— Study material —
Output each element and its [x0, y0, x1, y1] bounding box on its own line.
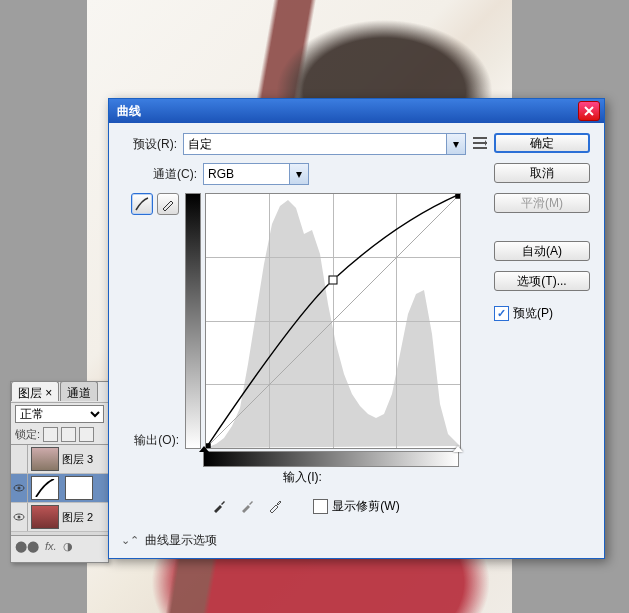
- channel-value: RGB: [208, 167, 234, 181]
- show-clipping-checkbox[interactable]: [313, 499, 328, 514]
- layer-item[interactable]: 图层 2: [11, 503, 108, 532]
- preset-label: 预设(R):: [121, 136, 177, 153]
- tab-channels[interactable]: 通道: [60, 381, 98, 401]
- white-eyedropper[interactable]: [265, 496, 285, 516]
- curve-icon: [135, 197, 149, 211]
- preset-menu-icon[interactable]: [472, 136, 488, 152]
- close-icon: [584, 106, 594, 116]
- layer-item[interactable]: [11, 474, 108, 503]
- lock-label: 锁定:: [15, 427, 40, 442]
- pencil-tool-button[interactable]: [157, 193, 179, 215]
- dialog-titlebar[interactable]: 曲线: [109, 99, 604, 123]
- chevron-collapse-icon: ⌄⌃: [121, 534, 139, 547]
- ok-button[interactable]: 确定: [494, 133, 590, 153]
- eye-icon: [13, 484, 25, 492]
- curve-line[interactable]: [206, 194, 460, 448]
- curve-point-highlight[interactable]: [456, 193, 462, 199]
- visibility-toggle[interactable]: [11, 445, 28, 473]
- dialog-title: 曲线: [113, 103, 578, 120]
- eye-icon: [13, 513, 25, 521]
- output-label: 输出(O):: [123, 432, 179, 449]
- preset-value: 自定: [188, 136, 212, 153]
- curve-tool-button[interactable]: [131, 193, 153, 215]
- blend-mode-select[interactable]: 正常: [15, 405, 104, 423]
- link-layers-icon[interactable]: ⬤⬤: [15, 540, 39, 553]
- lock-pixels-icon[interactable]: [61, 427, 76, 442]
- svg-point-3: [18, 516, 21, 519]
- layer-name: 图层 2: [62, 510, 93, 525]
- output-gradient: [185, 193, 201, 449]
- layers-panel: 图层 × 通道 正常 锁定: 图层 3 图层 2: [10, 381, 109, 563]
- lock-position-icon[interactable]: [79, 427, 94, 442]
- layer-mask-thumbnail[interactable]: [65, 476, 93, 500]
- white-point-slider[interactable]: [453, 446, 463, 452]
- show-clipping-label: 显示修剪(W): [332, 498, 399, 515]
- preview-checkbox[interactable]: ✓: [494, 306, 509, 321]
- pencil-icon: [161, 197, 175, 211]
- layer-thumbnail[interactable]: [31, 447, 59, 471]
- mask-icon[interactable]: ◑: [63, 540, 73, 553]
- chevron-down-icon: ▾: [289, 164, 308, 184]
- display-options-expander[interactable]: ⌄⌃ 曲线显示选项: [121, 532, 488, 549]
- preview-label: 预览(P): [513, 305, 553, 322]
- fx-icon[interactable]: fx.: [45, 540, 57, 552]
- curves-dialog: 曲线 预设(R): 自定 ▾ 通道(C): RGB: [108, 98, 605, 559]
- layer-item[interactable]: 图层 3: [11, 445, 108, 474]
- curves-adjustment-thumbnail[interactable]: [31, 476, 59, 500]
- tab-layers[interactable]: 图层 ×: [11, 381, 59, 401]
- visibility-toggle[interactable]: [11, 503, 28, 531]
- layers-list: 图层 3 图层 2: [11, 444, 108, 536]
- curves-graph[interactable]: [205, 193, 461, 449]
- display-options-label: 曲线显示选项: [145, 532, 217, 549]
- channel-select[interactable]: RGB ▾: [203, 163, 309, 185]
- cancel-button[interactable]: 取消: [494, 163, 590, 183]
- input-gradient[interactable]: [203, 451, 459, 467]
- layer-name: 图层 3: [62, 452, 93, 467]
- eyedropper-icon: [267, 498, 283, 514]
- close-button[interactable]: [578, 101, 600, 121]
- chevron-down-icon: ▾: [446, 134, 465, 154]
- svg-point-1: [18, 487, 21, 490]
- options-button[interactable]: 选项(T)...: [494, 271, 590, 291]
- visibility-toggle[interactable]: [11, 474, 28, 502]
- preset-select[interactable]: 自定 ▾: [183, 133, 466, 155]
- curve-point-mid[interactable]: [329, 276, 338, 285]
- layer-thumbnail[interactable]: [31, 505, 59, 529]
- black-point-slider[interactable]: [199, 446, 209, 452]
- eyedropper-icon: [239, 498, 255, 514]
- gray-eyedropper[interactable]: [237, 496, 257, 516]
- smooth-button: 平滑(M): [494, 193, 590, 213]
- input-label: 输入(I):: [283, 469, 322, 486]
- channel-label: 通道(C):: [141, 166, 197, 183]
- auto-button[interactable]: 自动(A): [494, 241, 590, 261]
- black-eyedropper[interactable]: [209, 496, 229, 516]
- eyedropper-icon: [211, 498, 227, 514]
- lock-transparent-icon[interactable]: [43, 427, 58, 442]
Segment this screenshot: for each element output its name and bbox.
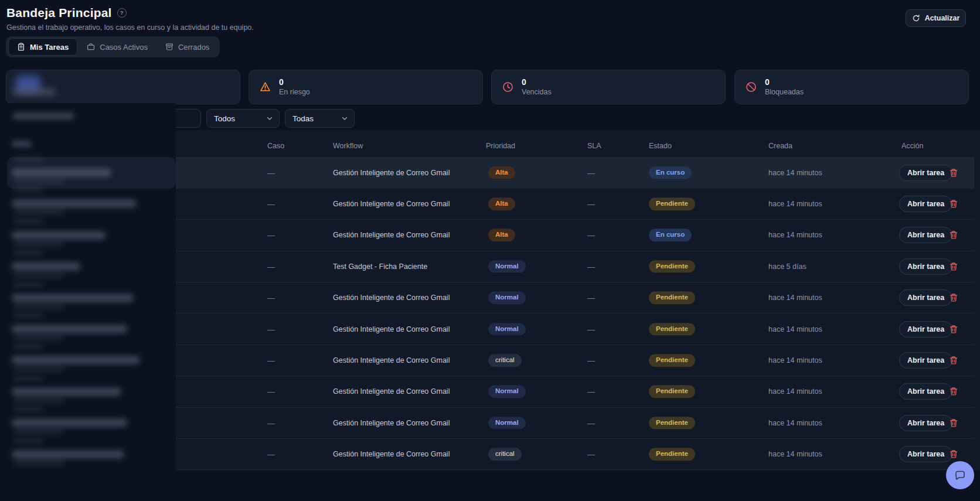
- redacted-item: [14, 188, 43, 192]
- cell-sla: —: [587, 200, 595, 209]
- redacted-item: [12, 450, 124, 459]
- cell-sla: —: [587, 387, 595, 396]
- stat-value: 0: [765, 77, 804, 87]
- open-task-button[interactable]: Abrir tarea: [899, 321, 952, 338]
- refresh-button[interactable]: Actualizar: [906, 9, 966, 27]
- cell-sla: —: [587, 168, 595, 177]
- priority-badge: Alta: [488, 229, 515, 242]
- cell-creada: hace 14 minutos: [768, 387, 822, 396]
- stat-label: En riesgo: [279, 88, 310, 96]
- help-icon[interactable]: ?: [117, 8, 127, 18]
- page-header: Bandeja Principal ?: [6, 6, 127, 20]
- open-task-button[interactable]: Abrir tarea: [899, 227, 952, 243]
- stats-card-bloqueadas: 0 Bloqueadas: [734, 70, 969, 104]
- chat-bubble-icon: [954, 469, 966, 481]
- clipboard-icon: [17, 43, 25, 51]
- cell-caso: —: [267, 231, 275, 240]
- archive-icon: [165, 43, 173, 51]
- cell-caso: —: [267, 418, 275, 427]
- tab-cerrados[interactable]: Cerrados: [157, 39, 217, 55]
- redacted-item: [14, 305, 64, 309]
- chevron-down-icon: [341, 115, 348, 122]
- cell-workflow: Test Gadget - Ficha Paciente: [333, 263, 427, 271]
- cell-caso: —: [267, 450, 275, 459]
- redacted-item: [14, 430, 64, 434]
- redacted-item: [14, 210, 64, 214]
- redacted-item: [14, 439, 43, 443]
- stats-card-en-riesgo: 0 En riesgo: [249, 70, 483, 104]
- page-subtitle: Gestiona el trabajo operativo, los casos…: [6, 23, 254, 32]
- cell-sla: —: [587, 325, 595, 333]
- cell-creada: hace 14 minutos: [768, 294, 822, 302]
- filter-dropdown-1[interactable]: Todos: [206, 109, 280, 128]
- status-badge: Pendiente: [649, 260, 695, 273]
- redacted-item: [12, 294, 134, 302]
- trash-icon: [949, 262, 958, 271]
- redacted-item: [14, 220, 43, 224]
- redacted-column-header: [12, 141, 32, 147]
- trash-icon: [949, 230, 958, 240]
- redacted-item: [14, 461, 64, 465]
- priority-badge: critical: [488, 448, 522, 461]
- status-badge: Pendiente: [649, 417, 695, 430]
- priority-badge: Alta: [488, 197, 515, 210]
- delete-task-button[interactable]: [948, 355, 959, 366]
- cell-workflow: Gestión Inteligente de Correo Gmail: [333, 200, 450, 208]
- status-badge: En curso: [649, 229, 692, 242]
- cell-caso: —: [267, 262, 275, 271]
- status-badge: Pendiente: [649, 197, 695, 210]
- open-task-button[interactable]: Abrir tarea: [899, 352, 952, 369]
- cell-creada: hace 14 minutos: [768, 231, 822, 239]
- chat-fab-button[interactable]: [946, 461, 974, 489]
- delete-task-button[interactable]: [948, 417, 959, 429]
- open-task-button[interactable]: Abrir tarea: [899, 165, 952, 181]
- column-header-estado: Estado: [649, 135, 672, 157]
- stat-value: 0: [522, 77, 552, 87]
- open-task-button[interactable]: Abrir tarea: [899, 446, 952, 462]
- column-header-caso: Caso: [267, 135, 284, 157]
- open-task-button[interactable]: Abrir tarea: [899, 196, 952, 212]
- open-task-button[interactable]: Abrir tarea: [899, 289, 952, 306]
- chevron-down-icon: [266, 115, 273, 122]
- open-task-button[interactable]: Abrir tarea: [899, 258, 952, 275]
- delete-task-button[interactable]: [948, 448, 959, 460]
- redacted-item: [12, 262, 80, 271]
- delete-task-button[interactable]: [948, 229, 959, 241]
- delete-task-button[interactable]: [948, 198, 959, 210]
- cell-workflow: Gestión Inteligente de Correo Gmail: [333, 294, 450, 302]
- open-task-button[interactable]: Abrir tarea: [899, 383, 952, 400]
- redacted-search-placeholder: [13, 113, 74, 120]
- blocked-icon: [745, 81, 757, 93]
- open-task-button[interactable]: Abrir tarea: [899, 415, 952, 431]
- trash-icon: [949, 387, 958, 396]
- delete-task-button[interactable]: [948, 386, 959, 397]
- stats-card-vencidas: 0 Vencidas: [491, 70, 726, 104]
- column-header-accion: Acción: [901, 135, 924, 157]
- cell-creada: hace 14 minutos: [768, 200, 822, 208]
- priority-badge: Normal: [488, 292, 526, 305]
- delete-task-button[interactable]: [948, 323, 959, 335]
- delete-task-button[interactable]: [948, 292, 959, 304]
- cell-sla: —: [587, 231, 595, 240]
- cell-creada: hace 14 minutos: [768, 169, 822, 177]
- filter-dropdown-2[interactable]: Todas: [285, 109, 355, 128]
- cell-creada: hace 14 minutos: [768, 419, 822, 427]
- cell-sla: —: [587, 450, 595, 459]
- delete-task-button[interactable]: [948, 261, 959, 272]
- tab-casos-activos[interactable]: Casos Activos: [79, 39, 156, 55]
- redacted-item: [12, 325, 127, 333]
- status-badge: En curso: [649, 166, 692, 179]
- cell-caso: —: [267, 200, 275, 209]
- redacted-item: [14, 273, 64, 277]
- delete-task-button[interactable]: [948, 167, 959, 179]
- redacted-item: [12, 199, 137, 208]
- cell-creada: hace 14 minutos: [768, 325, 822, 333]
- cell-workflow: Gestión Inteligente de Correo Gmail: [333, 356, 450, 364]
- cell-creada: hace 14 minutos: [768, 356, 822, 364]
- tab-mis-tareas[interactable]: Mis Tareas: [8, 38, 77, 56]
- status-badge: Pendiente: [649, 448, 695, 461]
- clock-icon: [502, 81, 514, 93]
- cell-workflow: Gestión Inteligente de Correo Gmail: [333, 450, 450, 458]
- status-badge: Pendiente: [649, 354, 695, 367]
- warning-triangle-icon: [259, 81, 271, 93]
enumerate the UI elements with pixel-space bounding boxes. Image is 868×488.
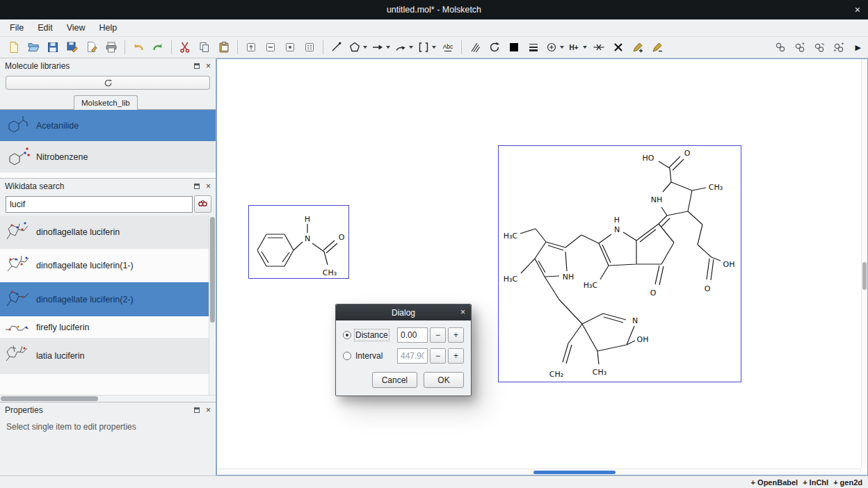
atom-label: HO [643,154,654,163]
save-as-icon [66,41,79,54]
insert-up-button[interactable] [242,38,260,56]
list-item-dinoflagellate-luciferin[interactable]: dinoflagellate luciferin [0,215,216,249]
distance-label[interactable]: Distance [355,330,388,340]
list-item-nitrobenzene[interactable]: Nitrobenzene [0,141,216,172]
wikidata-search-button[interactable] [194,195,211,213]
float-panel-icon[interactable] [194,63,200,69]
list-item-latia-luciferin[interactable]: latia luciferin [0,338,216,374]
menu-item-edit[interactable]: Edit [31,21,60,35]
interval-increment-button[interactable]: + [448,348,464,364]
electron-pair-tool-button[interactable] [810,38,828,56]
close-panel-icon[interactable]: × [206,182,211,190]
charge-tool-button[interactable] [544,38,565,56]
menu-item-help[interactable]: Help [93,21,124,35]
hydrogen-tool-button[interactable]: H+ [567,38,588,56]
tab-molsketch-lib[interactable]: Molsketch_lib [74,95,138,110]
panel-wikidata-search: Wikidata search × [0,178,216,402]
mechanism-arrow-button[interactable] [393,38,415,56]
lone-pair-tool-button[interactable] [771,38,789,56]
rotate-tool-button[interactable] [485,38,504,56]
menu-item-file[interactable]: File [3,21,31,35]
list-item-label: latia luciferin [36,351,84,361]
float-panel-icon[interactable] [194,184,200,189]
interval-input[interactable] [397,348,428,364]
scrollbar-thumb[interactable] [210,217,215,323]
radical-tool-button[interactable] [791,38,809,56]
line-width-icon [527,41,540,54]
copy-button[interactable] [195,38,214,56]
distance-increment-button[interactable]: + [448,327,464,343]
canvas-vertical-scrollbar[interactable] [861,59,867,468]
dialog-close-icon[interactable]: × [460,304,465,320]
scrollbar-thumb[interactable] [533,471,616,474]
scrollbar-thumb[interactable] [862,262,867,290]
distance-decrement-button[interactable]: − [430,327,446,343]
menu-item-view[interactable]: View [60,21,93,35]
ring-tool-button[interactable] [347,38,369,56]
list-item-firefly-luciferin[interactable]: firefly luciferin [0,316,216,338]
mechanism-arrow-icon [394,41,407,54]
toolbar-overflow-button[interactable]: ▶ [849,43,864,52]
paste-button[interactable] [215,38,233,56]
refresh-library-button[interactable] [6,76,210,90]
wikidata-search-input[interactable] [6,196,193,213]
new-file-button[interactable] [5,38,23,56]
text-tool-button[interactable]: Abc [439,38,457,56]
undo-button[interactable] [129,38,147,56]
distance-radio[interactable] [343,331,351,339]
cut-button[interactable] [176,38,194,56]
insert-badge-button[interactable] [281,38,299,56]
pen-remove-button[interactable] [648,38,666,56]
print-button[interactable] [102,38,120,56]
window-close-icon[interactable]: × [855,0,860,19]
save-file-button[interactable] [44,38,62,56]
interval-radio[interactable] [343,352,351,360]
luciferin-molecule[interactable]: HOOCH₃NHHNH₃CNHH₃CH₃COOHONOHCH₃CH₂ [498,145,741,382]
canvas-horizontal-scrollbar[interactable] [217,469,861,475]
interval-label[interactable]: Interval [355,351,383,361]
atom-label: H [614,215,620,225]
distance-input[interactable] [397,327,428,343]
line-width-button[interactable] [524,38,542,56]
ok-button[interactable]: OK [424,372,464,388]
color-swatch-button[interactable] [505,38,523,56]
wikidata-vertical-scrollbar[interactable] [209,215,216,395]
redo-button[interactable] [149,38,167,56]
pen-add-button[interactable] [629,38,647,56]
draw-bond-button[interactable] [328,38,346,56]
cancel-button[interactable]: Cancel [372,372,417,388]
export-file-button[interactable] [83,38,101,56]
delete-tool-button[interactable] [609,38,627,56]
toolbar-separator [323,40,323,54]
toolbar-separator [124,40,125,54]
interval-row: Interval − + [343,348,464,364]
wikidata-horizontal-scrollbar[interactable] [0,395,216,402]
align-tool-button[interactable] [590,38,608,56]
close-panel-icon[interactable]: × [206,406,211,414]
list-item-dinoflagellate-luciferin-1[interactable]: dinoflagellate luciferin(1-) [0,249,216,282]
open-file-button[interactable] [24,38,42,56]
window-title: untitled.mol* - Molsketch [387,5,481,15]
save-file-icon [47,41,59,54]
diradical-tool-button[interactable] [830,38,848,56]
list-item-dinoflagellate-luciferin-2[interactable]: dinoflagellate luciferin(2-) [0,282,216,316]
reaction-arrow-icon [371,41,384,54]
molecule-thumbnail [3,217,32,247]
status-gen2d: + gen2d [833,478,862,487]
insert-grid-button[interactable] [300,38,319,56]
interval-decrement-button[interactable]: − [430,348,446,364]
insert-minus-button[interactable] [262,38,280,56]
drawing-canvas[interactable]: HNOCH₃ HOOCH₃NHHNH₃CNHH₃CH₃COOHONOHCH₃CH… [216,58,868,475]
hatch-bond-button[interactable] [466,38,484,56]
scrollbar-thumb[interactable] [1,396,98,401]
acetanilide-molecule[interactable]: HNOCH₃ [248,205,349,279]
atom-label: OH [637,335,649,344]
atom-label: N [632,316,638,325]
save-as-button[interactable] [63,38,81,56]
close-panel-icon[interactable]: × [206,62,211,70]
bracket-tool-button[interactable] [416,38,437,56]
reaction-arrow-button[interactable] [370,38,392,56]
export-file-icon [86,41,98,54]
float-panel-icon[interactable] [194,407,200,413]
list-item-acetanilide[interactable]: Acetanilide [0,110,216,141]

— What is expected —
Only the lines of the data holding the string "white" are wanted; copy each of them.

— Finished exercise —
- white-eyedropper[interactable]: [265, 496, 285, 516]
- white-point-slider[interactable]: [453, 446, 463, 452]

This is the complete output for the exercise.